- **Exercise materials**:
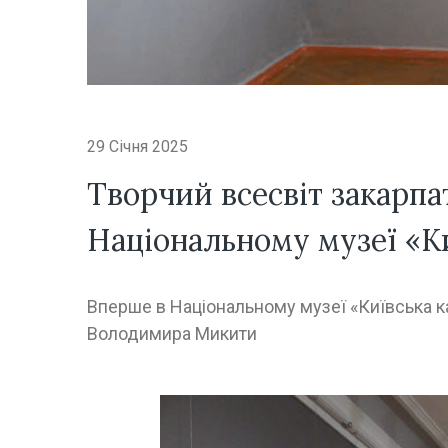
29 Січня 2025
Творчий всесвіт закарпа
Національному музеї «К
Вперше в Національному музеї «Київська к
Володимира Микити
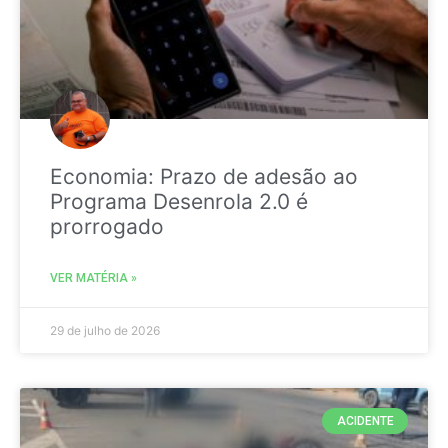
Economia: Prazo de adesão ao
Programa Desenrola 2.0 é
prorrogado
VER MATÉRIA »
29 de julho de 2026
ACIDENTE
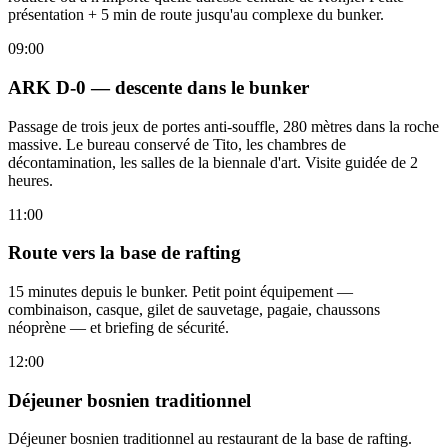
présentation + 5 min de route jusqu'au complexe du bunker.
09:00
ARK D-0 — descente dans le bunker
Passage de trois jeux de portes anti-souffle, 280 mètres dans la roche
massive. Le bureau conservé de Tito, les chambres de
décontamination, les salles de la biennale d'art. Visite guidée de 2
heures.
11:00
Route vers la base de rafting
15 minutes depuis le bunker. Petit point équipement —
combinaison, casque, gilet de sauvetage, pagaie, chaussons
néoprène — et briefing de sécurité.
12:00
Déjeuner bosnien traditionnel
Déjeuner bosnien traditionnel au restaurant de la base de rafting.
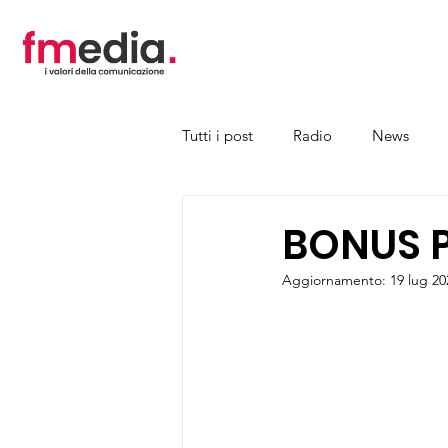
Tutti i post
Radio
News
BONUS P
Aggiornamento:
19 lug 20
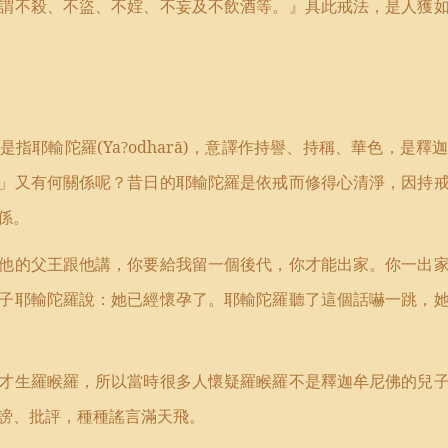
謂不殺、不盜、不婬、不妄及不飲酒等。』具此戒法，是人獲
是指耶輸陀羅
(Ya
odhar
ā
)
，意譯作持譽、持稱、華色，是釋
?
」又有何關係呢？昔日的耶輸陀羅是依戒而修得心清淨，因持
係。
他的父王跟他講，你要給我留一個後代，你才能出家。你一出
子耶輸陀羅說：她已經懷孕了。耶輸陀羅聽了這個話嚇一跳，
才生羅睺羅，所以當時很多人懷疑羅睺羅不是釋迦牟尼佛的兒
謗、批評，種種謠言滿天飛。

- **Problem statement**:
Exactly the lines from the one containing "謂不殺、不盜、不婬、不妄及不飲酒等。』具此戒法，是人獲" through the last line of the records are to be transcribed, both endpoints included.

- **Expected output**:
謂不殺、不盜、不婬、不妄及不飲酒等。』具此戒法，是人獲
是指耶輸陀羅
(Ya
odhar
ā
)
，意譯作持譽、持稱、華色，是釋
?
」又有何關係呢？昔日的耶輸陀羅是依戒而修得心清淨，因持
係。
他的父王跟他講，你要給我留一個後代，你才能出家。你一出
子耶輸陀羅說：她已經懷孕了。耶輸陀羅聽了這個話嚇一跳，
才生羅睺羅，所以當時很多人懷疑羅睺羅不是釋迦牟尼佛的兒
謗、批評，種種謠言滿天飛。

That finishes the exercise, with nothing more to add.